We study the generalization capability of Unsupervised Learning in solving the Travelling Salesman Problem (TSP). We use a Graph Neural Network (GNN) trained with a surrogate loss function to generate an embedding for each node. We use these embeddings to construct a heat map that indicates the likelihood of each edge being part of the optimal route. We then apply local search to generate our final predictions. Our investigation explores how different training instance sizes, embedding dimensions, and distributions influence the outcomes of Unsupervised Learning methods. Our results show that training with larger instance sizes and increasing embedding dimensions can build a more effective representation, enhancing the model's ability to solve TSP. Furthermore, in evaluating generalization across different distributions, we first determine the hardness of various distributions and explore how different hardnesses affect the final results. Our findings suggest that models trained on harder instances exhibit better generalization capabilities, highlighting the importance of selecting appropriate training instances in solving TSP using Unsupervised Learning.

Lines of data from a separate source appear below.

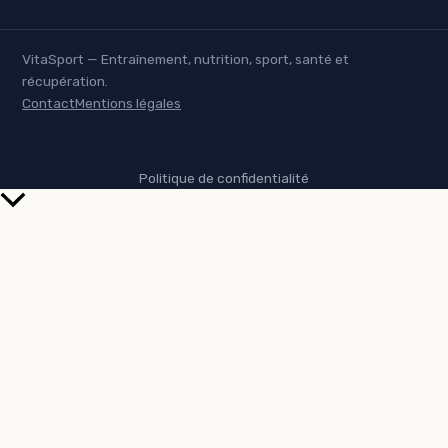
VitaSport — Entraînement, nutrition, sport, santé et
récupération.
Contact
Mentions légales
Politique de confidentialité
Retour
en
haut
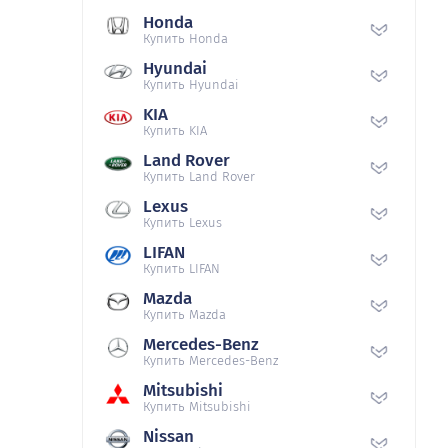
Honda
Купить Honda
Hyundai
Купить Hyundai
KIA
Купить KIA
Land Rover
Купить Land Rover
Lexus
Купить Lexus
LIFAN
Купить LIFAN
Mazda
Купить Mazda
Mercedes-Benz
Купить Mercedes-Benz
Mitsubishi
Купить Mitsubishi
Nissan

翻译：本研究探讨了无监督学习在解决旅行商问题中的泛化能力。我们采用通过代理损失函数训练的图神经网络为每个节点生成嵌入表示，并利用这些嵌入构建热力图以指示各边属于最优路径的可能性，最后通过局部搜索生成最终预测。本研究系统探索了不同训练实例规模、嵌入维度及数据分布如何影响无监督学习方法的效果。实验结果表明：采用更大规模的训练实例并增加嵌入维度能够构建更有效的表征，从而提升模型求解TSP的能力。在评估跨分布泛化性能时，我们首先量化了不同分布的求解难度，进而探究难度差异对最终结果的影响。研究发现，在难度较高的实例上训练的模型展现出更优的泛化性能，这凸显了在基于无监督学习求解TSP时选择适当训练实例的重要性。